Video 1. Grönroos on Value-in-use
This view is aligned with Lusch and Vargo who also emphasizes that enterprises cannot create value alone themselves, but are instead very capable of deriving new lucrative value propositions. Therefore, an all-encompassing process in the aspect of value creation emerges, where all parties involved are co-creators of value.
Grönroos and Voima elaborate and develop this idea further and forms a frame-work constituting of three distinguishable value spheres: provider sphere, joint sphere and customer sphere (Figure 1). Despite the fact that the framework is showing and implying a linear structure, it does not apply in practice because the value spheres are dynamic and might show different sequences and patterns for realising the value creation process. In addition, the framework does take into consideration the two perspectives of value delivery (production) and value in use (value creation), which are illustrated in Figure 1.
The provider sphere generates only potential value or a value proposition, which a cus-tomer hopefully later extract and converts into real value (-in-use). Thus, it is justified that the fundamental function of the provider is to work as a value facilitator.
Figure 1. Value creation spheres.
The joint sphere is a union formed between the customer sphere and the provider sphere. The sphere represents the value creating process that emerges from interaction and dialogs between the two aforementioned spheres, which interacts either through direct or indirect procedures. Above all, the customer is always solely in charge of the actual value creation, although the provider may influence the process as a co-creator but only by implementing direct interaction methods. Hence, it is important that the provider truly understand how the customer uses and combines resources, processes, and outcomes in its interactions. This in order for the provider to shift from a mere value facilitator to a co-creator of value.

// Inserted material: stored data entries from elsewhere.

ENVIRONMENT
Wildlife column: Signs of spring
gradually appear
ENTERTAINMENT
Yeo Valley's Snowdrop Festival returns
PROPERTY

In the customer sphere the value creation appears as sole or independent process. In reality it “may take several forms in multiple temporal, spatial, physical, and social customer contexts, and it can encompass both individual and collective levels”. Therefore, by independently accumulating experiences, resources, and processes into different contexts; the customer is able to generate value(-in-use) paradigm. In addition, it is worth mentioning that the value is influenced and affected (indirectly) by the presence of a wider customer network or ecosystem, although this is always beyond the providers control.
The Customer is Always Right
It can be justified that a company or a firm cannot create value. Instead organisations must realise this new perspective of value-in-use, where “the customer is in charge”. Therefore the cliché – “the customer is always right” – has more truth into it than one might think. This is especially true in today’s modern time, where the traditional goods-dominant-logic is rapidly losing foothold to the service-dominant-logic (see my last blog post- What is a Service). Mainly because consumers have more rights and have more to alternatives to chose from.

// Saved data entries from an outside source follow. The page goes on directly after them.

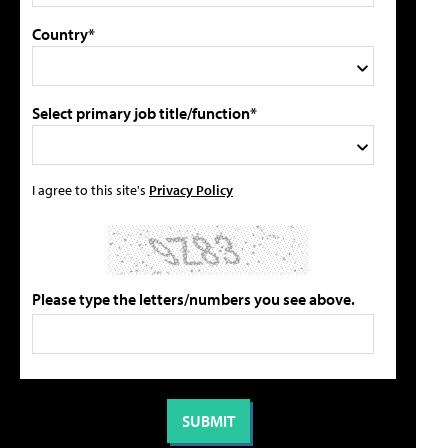
Country*
Select primary job title/function*
I agree to this site's
Privacy Policy
Please type the letters/numbers you see above.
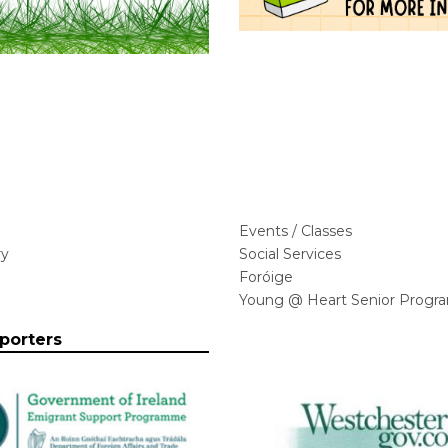
Events / Classes
ry
Social Services
Foróige
Young @ Heart Senior Progr
porters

Finally, I praise the great professor Grönroos, whose inspiring video can be found in the beginning of this article. He is truly a forerunner in the field of marketing and is a master at delivering his points, such as one cited below.
” ‘we deliver value’ is Garbage”
On that note, we cannot and will never be able to deliver value. However by being a Value facilitator or Co-creator, one can improve the probability and circumstances that will/may contribute to increased value.